> _INPUT RECORDS_

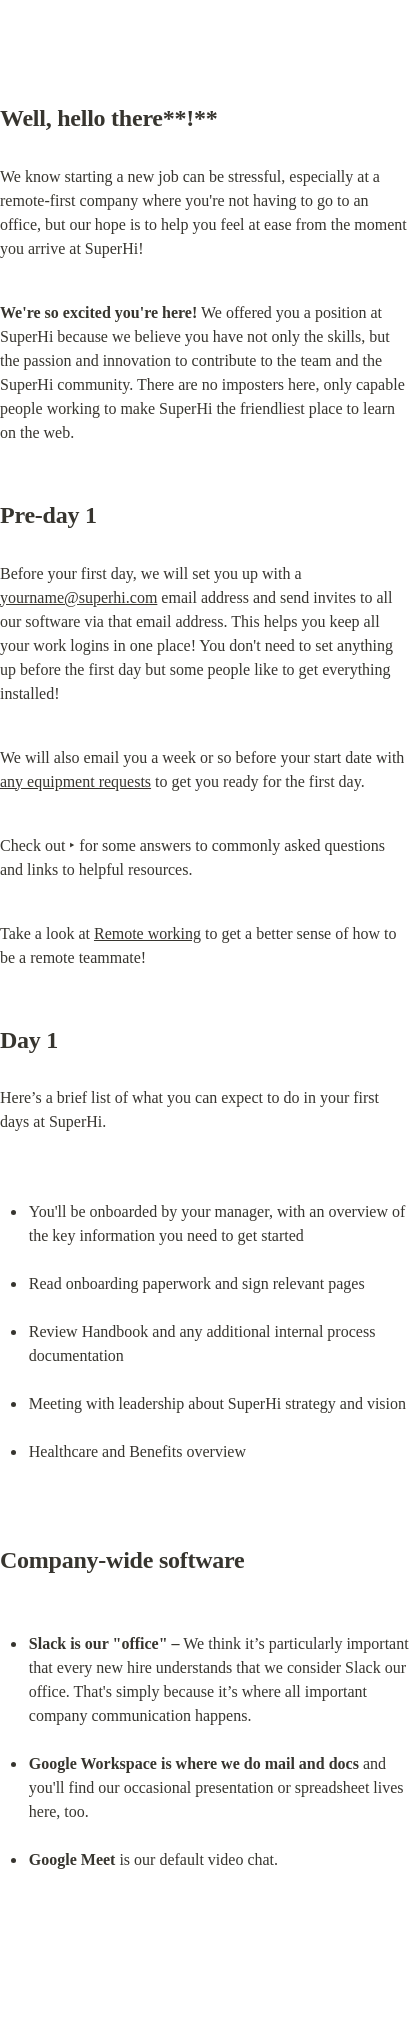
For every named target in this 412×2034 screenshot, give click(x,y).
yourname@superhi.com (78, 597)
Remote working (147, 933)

==

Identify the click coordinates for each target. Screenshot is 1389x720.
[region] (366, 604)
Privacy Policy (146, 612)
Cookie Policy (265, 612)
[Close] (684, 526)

---

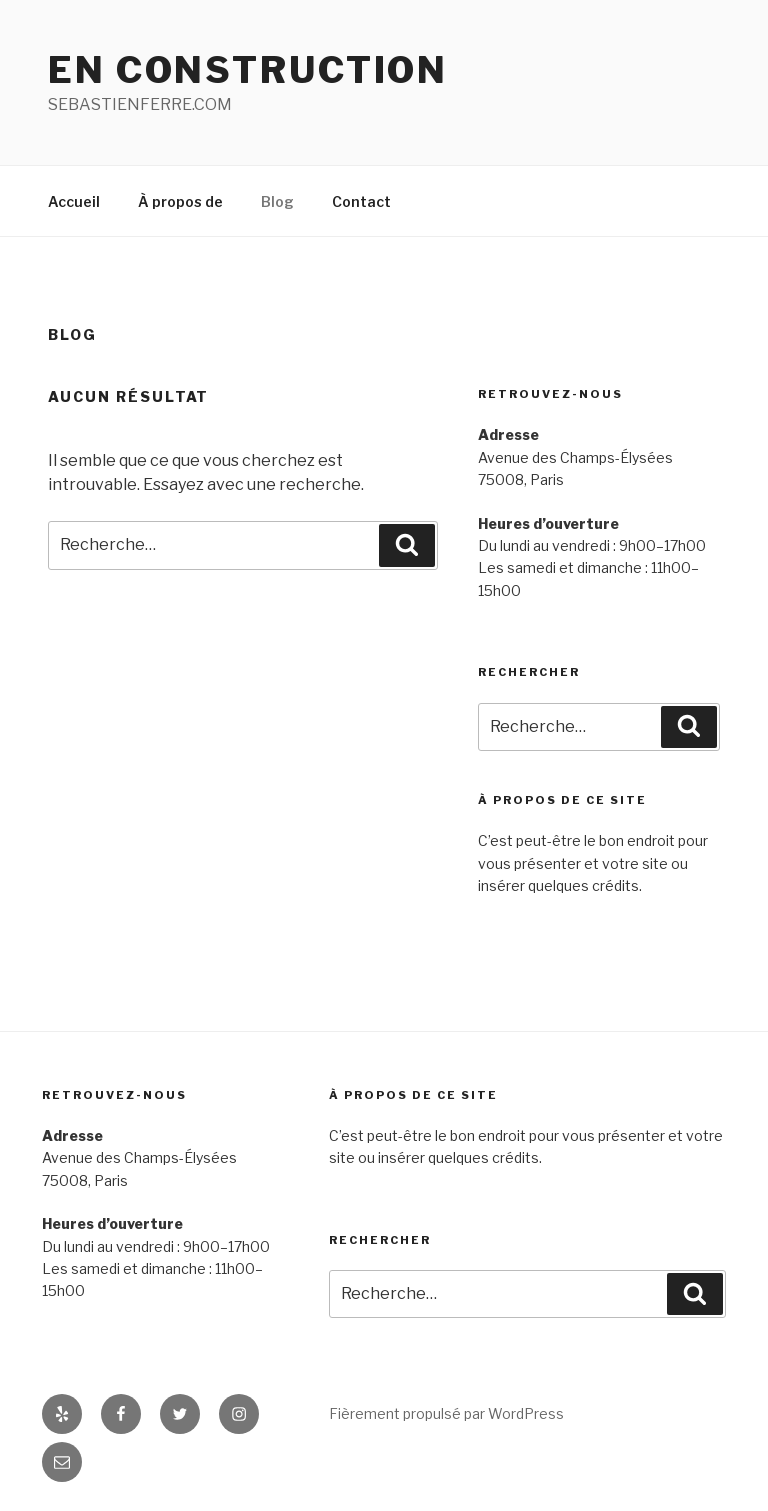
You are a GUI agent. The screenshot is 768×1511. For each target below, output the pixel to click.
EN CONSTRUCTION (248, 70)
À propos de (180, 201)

> _HOW TO COMPLETE THIS TASK_
Take every line of the material that contains the word "click", and copy it.

> _REPLY TO THE TASK_
For every named target in this 412×2034 screenshot, give click(x,y).
Identify the click coordinates for each target. Screenshot is 1389x720.
You are a GUI agent. The screenshot is 768×1511. For each target below, output the pixel to click.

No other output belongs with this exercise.